Most common position in a pipeline | Flexible |
Mandatory init variables | "labels": A list of labels for classification "token": The Hugging Face API token. Can be set with HF_API_TOKEN or HF_TOKEN env var. |
Mandatory run variables | “text”: The text to be routed to one of the specified outputs based on which label it has been categorized into |
Output variables | “documents”: A dictionary with the label as key and the text as value |
API reference | Routers |
GitHub link | https://github.com/deepset-ai/haystack/blob/main/haystack/components/routers/zero_shot_text_router.py |
Overview
TransformersZeroShotTextRouter
routes text input to various output connections based on its categorization label.
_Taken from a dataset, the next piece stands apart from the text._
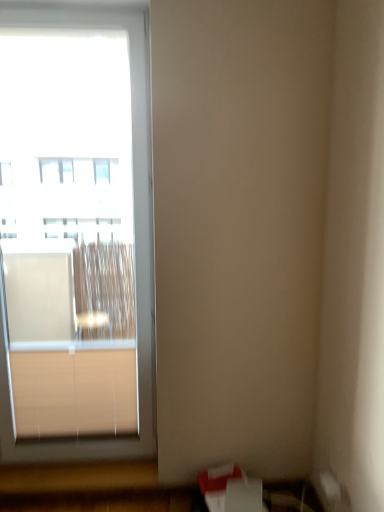 Image resolution: width=384 pixels, height=512 pixels. Identify the location of vacant space situated above white matte window at upper left (from a real-world perspective). (55, 7). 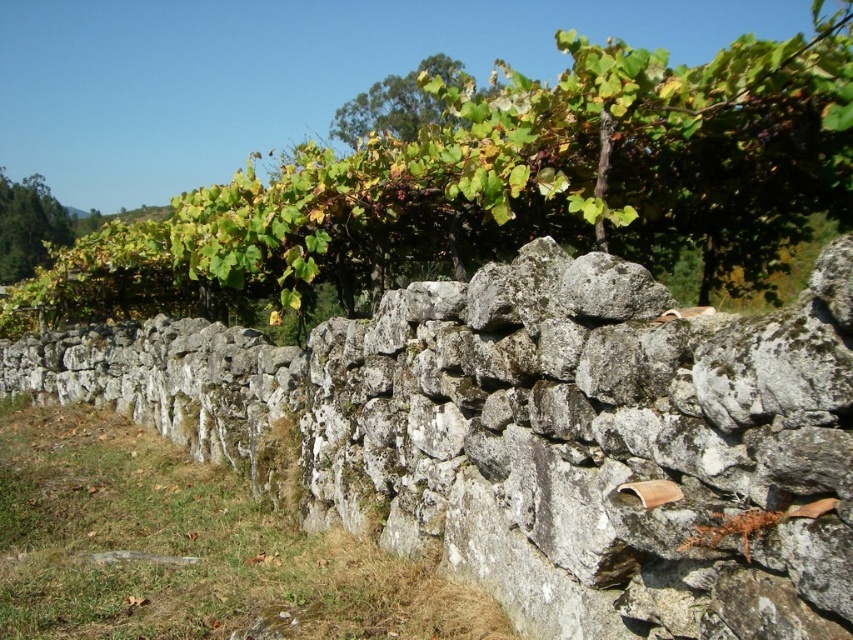 Question: Does gray rough stone wall at center appear on the left side of green leafy vine at upper center?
This feature is especially beneficial for directing queries to appropriate components within a pipeline, according to their specific categories. Users can define the labels for this categorization process.
TransformersZeroShotTextRouter
uses the MoritzLaurer/deberta-v3-base-zeroshot-v1.1-all-33
zero-shot text classification model by default. You can set another model of your choosing with the model
parameter.
To use TransformersZeroShotTextRouter
, you need to provide the mandatory labels
parameter – a list of strings of possible class labels to classify each sequence into.
To see the full list of parameters, check out our API reference.
Usage
On its own
The TransformersZeroShotTextRouter
isn’t very effective on its own, as its main strength lies in working within a pipeline. The component's true potential is unlocked when it is integrated into a pipeline, where it can efficiently route text to the most appropriate components. Please see the following section for a complete example of usage.
In a pipeline
Below is an example of a simple pipeline that routes input text to an appropriate route in the pipeline.
We first create an InMemoryDocumentStore
and populate it with documents about Germany and France, embedding these documents using SentenceTransformersDocumentEmbedder
.
We then create a retrieving pipeline with the TransformersZeroShotTextRouter
to categorize an incoming text as either "passage" or "query" based on these predefined labels. Depending on the categorization, the text is then processed by appropriate Embedders tailored for passages and queries, respectively. These Embedders generate embeddings that are used by InMemoryEmbeddingRetriever
to find relevant documents in the Document Store.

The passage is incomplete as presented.